> _WHAT YOU WILL DO_
An exact transcription of every record is needed, leaving out the pictures.

> _DATA FOR THE TASK_
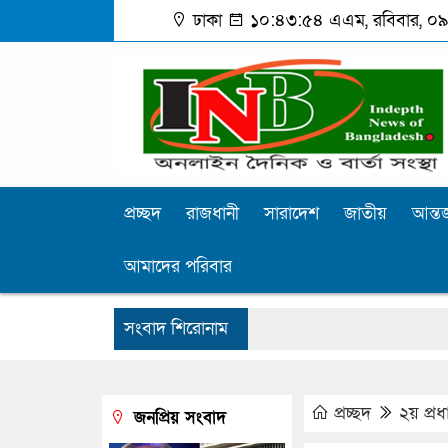
ঢাকা
১০:৪৩:৫৪ এএম
, রবিবার, ০৯
প্রচ্ছদ
রাজধানী
সারাদেশ
জাতীয়
আন্তর
আমাদের পরিবার
সংবাদ শিরোনাম
প্রচ্ছদ
২য় প্র
জনপ্রিয় সংবাদ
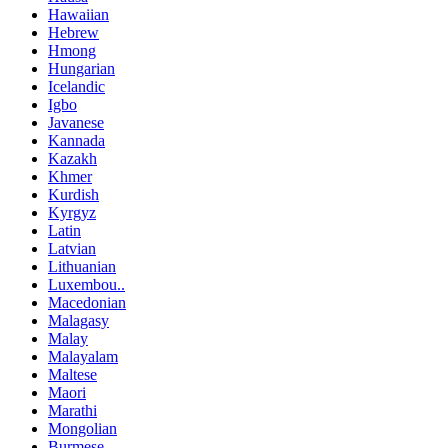
Hawaiian
Hebrew
Hmong
Hungarian
Icelandic
Igbo
Javanese
Kannada
Kazakh
Khmer
Kurdish
Kyrgyz
Latin
Latvian
Lithuanian
Luxembou..
Macedonian
Malagasy
Malay
Malayalam
Maltese
Maori
Marathi
Mongolian
Burmese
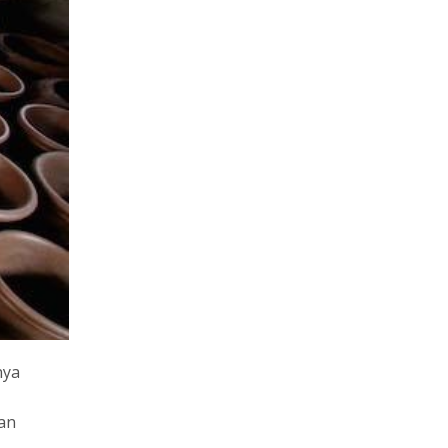
nya
an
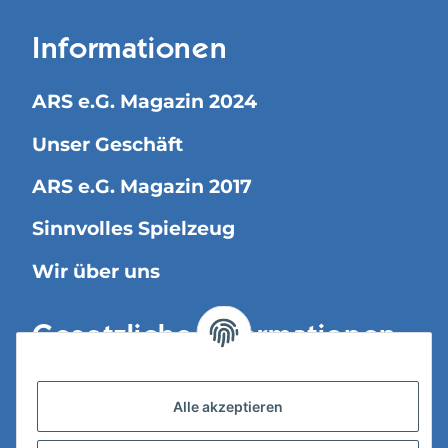
Informationen
ARS e.G. Magazin 2024
Unser Geschäft
ARS e.G. Magazin 2017
Sinnvolles Spielzeug
Wir über uns
Gesetzliche Informationen
Versandinformationen
Alle akzeptieren
Datenschutz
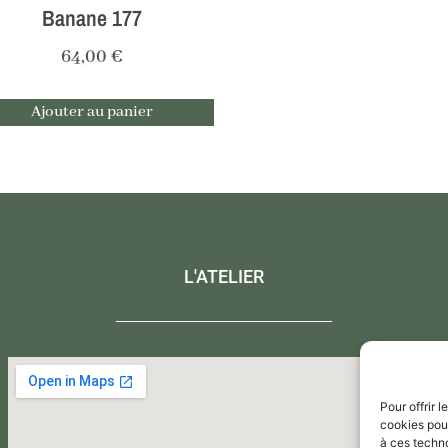
Banane 177
64,00
€
Ajouter au panier
L'ATELIER
Pour offrir 
cookies pour
à ces techn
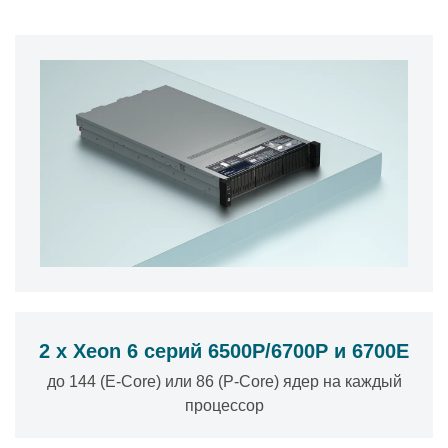
2 x Xeon 6 серий 6500P/6700P и 6700E
до 144 (E-Core) или 86 (P-Core) ядер на каждый
процессор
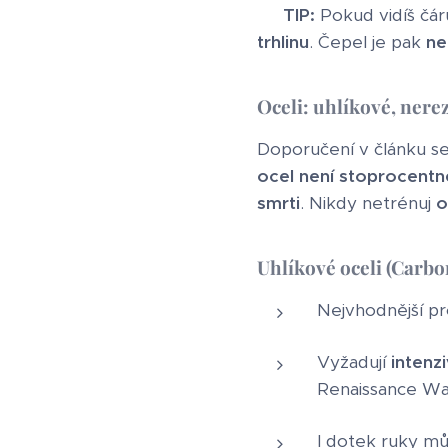
💡
TIP:
Pokud vidíš čár
trhlinu
. Čepel je pak
ne
Oceli: uhlíkové, nerez
Doporučení v článku se 
ocel není stoprocent
smrti
. Nikdy netrénuj
o
Uhlíkové oceli (Carbo
Nejvhodnější pr
Vyžadují
intenz
Renaissance Wa
I dotek ruky mů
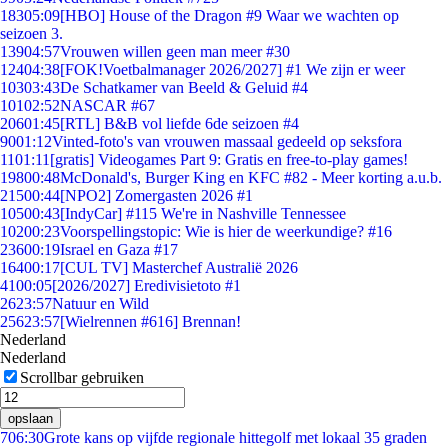
183
05:09
[HBO] House of the Dragon #9 Waar we wachten op
seizoen 3.
139
04:57
Vrouwen willen geen man meer #30
124
04:38
[FOK!Voetbalmanager 2026/2027] #1 We zijn er weer
103
03:43
De Schatkamer van Beeld & Geluid #4
101
02:52
NASCAR #67
206
01:45
[RTL] B&B vol liefde 6de seizoen #4
90
01:12
Vinted-foto's van vrouwen massaal gedeeld op seksfora
11
01:11
[gratis] Videogames Part 9: Gratis en free-to-play games!
198
00:48
McDonald's, Burger King en KFC #82 - Meer korting a.u.b.
215
00:44
[NPO2] Zomergasten 2026 #1
105
00:43
[IndyCar] #115 We're in Nashville Tennessee
102
00:23
Voorspellingstopic: Wie is hier de weerkundige? #16
236
00:19
Israel en Gaza #17
164
00:17
[CUL TV] Masterchef Australië 2026
41
00:05
[2026/2027] Eredivisietoto #1
26
23:57
Natuur en Wild
256
23:57
[Wielrennen #616] Brennan!
Nederland
Nederland
Scrollbar gebruiken
opslaan
7
06:30
Grote kans op vijfde regionale hittegolf met lokaal 35 graden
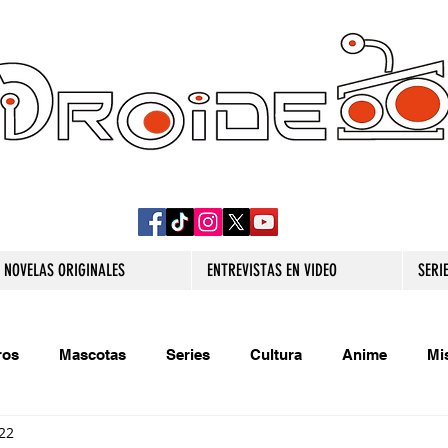
DROIDE TV: CULTURA POP Y PRODUCCION
ORIGINAL
NOVELAS ORIGINALES
ENTREVISTAS EN VIDEO
SERI
ros
Mascotas
Series
Cultura
Anime
Mi
22
s originales
Extra
Relatos
Trivias
Videojueg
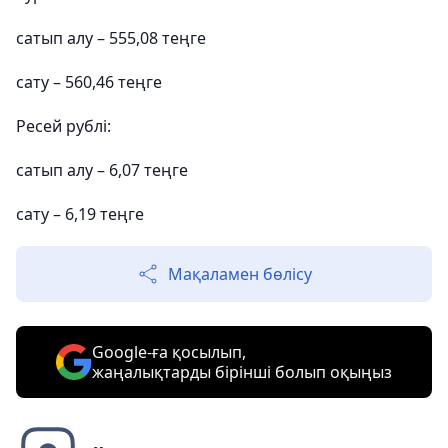
сатып алу – 555,08 теңге
сату – 560,46 теңге
Ресей рублі:
сатып алу – 6,07 теңге
сату – 6,19 теңге
Мақаламен бөлісу
Google-ға қосылып,
жаңалықтарды бірінші болып оқыңыз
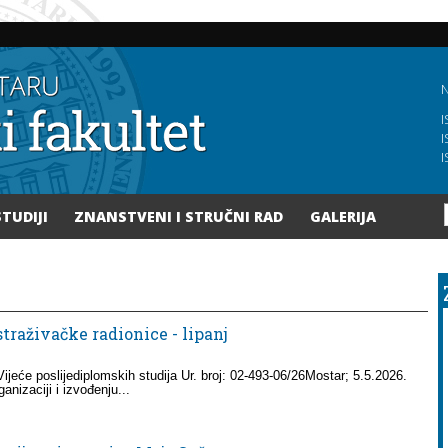
Skoči
na
glavni
sadržaj
N
I
I
I
STUDIJI
ZNANSTVENI I STRUČNI RAD
GALERIJA
traživačke radionice - lipanj
jeće poslijediplomskih studija Ur. broj: 02-493-06/26Mostar; 5.5.2026.
anizaciji i izvođenju...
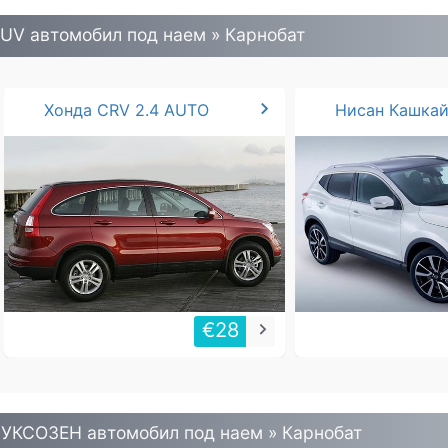
UV автомобил под наем » Карнобат
chevron_right
Хонда CRV 2.4 AUTO
Нисан Кашкай 
€28
keyboard_arrow_right
УКСОЗЕН автомобил под наем » Карнобат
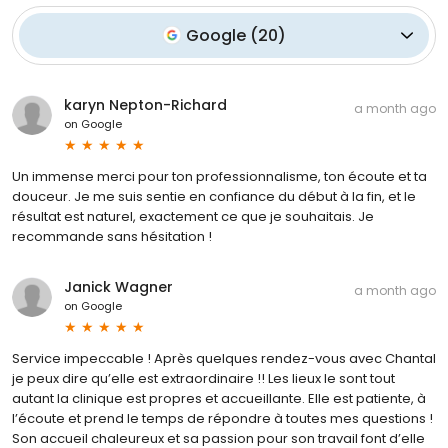
Google
(
20
)
karyn Nepton-Richard
a month ago
on
Google
Un immense merci pour ton professionnalisme, ton écoute et ta
douceur. Je me suis sentie en confiance du début à la fin, et le
résultat est naturel, exactement ce que je souhaitais. Je
recommande sans hésitation !
Janick Wagner
a month ago
on
Google
Service impeccable ! Après quelques rendez-vous avec Chantal
je peux dire qu’elle est extraordinaire !! Les lieux le sont tout
autant la clinique est propres et accueillante. Elle est patiente, à
l’écoute et prend le temps de répondre à toutes mes questions !
Son accueil chaleureux et sa passion pour son travail font d’elle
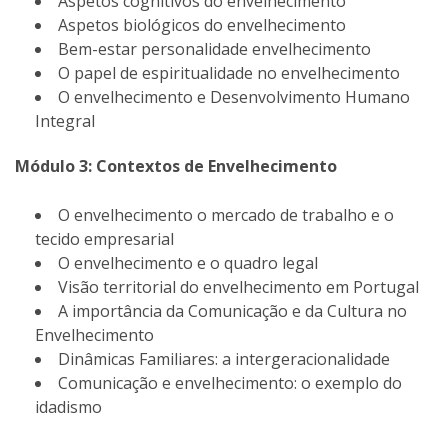
Aspetos cognitivos do envelhecimento
Aspetos biológicos do envelhecimento
Bem-estar personalidade envelhecimento
O papel de espiritualidade no envelhecimento
O envelhecimento e Desenvolvimento Humano
Integral
Módulo 3: Contextos de Envelhecimento
O envelhecimento o mercado de trabalho e o
tecido empresarial
O envelhecimento e o quadro legal
Visão territorial do envelhecimento em Portugal
A importância da Comunicação e da Cultura no
Envelhecimento
Dinâmicas Familiares: a intergeracionalidade
Comunicação e envelhecimento: o exemplo do
idadismo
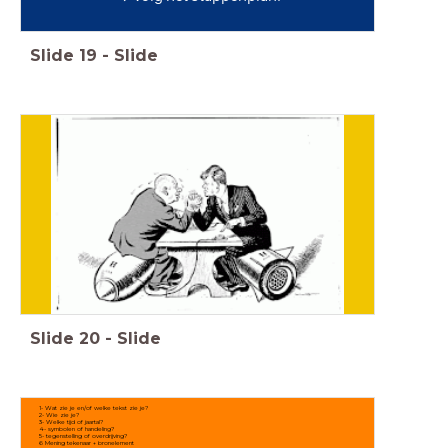
Slide
19
-
Slide
Slide
20
-
Slide
1- Wat zie je en/of welke tekst zie je?
2- Wie zie je?
3- Welke tijd of jaartal?
4- symbolen of handeling?
5- tegenstelling of overdrijving?
6 Mening tekenaar + bronelement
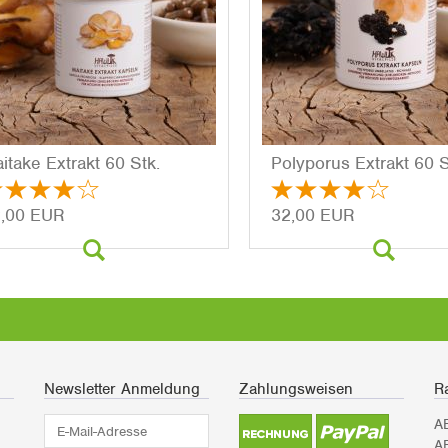
i­ta­ke Ex­trakt 60 Stk.
Po­ly­po­rus Ex­trakt 60 
,00 EUR
32,00 EUR
Newsletter Anmeldung
Zahlungsweisen
Ra
E-
A
Mail-
A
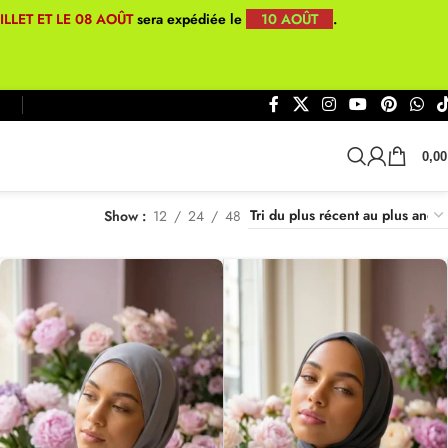
UILLET ET LE 08 AOÛT
sera expédiée le
10 AOÛT
.
0,0
Show
12
24
48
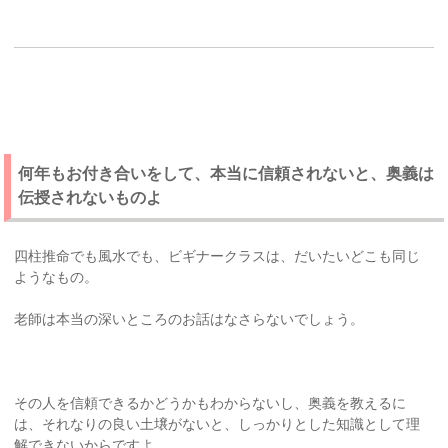
何年もお付き合いをして、本当に信頼されないと、奥義は
伝授されないものよ
四柱推命でも風水でも、ビギナークラスは、だいたいどこも同じ
ようなもの。
老師は本当の深いところのお話はなさらないでしょう。
その人を信頼できるかどうかもわからないし、奥義を教えるに
は、それなりの良い土壌がないと、しっかりとした知識として理
解できないからですよ。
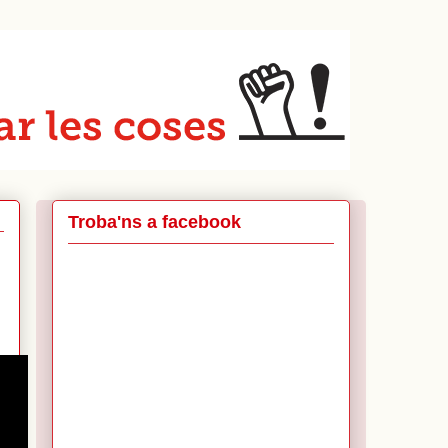
Troba'ns a facebook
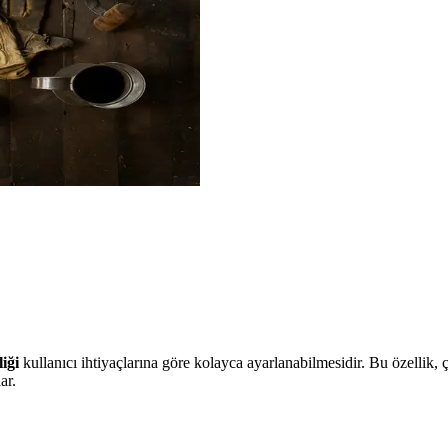
liği
kullanıcı ihtiyaçlarına göre kolayca ayarlanabilmesidir. Bu özellik, 
ar.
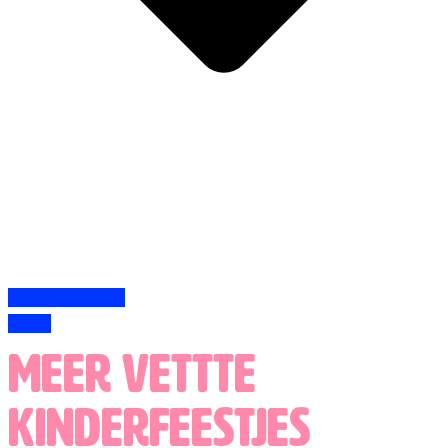
Naar de website
Bellen
Meer vettte
kinderfeestjes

> _THE ANSWER_
ঢাকা
১০:৪৩:৫৪ এএম
, রবিবার, ০৯
প্রচ্ছদ
রাজধানী
সারাদেশ
জাতীয়
আন্তর
আমাদের পরিবার
সংবাদ শিরোনাম
প্রচ্ছদ
২য় প্র
জনপ্রিয় সংবাদ
Hawaiian
Hebrew
Hmong
Hungarian
Icelandic
Igbo
Javanese
Kannada
Kazakh
Khmer
Kurdish
Kyrgyz
Latin
Latvian
Lithuanian
Luxembou..
Macedonian
Malagasy
Malay
Malayalam
Maltese
Maori
Marathi
Mongolian
Burmese
nya
an
Informationen
ARS e.G. Magazin 2024
Unser Geschäft
ARS e.G. Magazin 2017
Sinnvolles Spielzeug
Wir über uns
Gesetzliche Informationen
Versandinformationen
Alle akzeptieren
Datenschutz
Banane 177
64,00
€
Ajouter au panier
L'ATELIER
Pour offrir 
cookies pour
à ces techn
2 x Xeon 6 серий 6500P/6700P и 6700E
до 144 (E-Core) или 86 (P-Core) ядер на каждый
процессор
💡
TIP:
Pokud vidíš čár
trhlinu
. Čepel je pak
ne
Oceli: uhlíkové, nerez
Doporučení v článku se 
ocel není stoprocent
smrti
. Nikdy netrénuj
o
Uhlíkové oceli (Carbo
Nejvhodnější pr
Vyžadují
intenz
Renaissance Wa
I dotek ruky mů
183
05:09
[HBO] House of the Dragon #9 Waar we wachten op
seizoen 3.
139
04:57
Vrouwen willen geen man meer #30
124
04:38
[FOK!Voetbalmanager 2026/2027] #1 We zijn er weer
103
03:43
De Schatkamer van Beeld & Geluid #4
101
02:52
NASCAR #67
206
01:45
[RTL] B&B vol liefde 6de seizoen #4
90
01:12
Vinted-foto's van vrouwen massaal gedeeld op seksfora
11
01:11
[gratis] Videogames Part 9: Gratis en free-to-play games!
198
00:48
McDonald's, Burger King en KFC #82 - Meer korting a.u.b.
215
00:44
[NPO2] Zomergasten 2026 #1
105
00:43
[IndyCar] #115 We're in Nashville Tennessee
102
00:23
Voorspellingstopic: Wie is hier de weerkundige? #16
236
00:19
Israel en Gaza #17
164
00:17
[CUL TV] Masterchef Australië 2026
41
00:05
[2026/2027] Eredivisietoto #1
26
23:57
Natuur en Wild
256
23:57
[Wielrennen #616] Brennan!
Nederland
Nederland
Scrollbar gebruiken
opslaan
7
06:30
Grote kans op vijfde regionale hittegolf met lokaal 35 graden
DROIDE TV: CULTURA POP Y PRODUCCION
ORIGINAL
NOVELAS ORIGINALES
ENTREVISTAS EN VIDEO
SERI
ros
Mascotas
Series
Cultura
Anime
Mi
22
s originales
Extra
Relatos
Trivias
Videojueg
сатып алу – 555,08 теңге
сату – 560,46 теңге
Ресей рублі:
сатып алу – 6,07 теңге
сату – 6,19 теңге
Мақаламен бөлісу
Google-ға қосылып,
жаңалықтарды бірінші болып оқыңыз
Skoči
na
glavni
sadržaj
N
I
I
I
STUDIJI
ZNANSTVENI I STRUČNI RAD
GALERIJA
traživačke radionice - lipanj
jeće poslijediplomskih studija Ur. broj: 02-493-06/26Mostar; 5.5.2026.
anizaciji i izvođenju...
UV автомобил под наем » Карнобат
chevron_right
Хонда CRV 2.4 AUTO
Нисан Кашкай 
€28
keyboard_arrow_right
УКСОЗЕН автомобил под наем » Карнобат
Google
(
20
)
karyn Nepton-Richard
a month ago
on
Google
Un immense merci pour ton professionnalisme, ton écoute et ta
douceur. Je me suis sentie en confiance du début à la fin, et le
résultat est naturel, exactement ce que je souhaitais. Je
recommande sans hésitation !
Janick Wagner
a month ago
on
Google
Service impeccable ! Après quelques rendez-vous avec Chantal
je peux dire qu’elle est extraordinaire !! Les lieux le sont tout
autant la clinique est propres et accueillante. Elle est patiente, à
l’écoute et prend le temps de répondre à toutes mes questions !
Son accueil chaleureux et sa passion pour son travail font d’elle
Aspetos cognitivos do envelhecimento
Aspetos biológicos do envelhecimento
Bem-estar personalidade envelhecimento
O papel de espiritualidade no envelhecimento
O envelhecimento e Desenvolvimento Humano
Integral
Módulo 3: Contextos de Envelhecimento
O envelhecimento o mercado de trabalho e o
tecido empresarial
O envelhecimento e o quadro legal
Visão territorial do envelhecimento em Portugal
A importância da Comunicação e da Cultura no
Envelhecimento
Dinâmicas Familiares: a intergeracionalidade
Comunicação e envelhecimento: o exemplo do
idadismo
Slide
19
-
Slide
Slide
20
-
Slide
1- Wat zie je en/of welke tekst zie je?
2- Wie zie je?
3- Welke tijd of jaartal?
4- symbolen of handeling?
5- tegenstelling of overdrijving?
6 Mening tekenaar + bronelement
i­ta­ke Ex­trakt 60 Stk.
Po­ly­po­rus Ex­trakt 60 
,00 EUR
32,00 EUR
Newsletter Anmeldung
Zahlungsweisen
Ra
E-
A
Mail-
A
UILLET ET LE 08 AOÛT
sera expédiée le
10 AOÛT
.
0,0
Show
12
24
48
何年もお付き合いをして、本当に信頼されないと、奥義は
伝授されないものよ
四柱推命でも風水でも、ビギナークラスは、だいたいどこも同じ
ようなもの。
老師は本当の深いところのお話はなさらないでしょう。
その人を信頼できるかどうかもわからないし、奥義を教えるに
は、それなりの良い土壌がないと、しっかりとした知識として理
解できないからですよ。
Troba'ns a facebook
liği
kullanıcı ihtiyaçlarına göre kolayca ayarlanabilmesidir. Bu özellik, 
ar.
Naar de website
Bellen
Meer vettte
kinderfeestjes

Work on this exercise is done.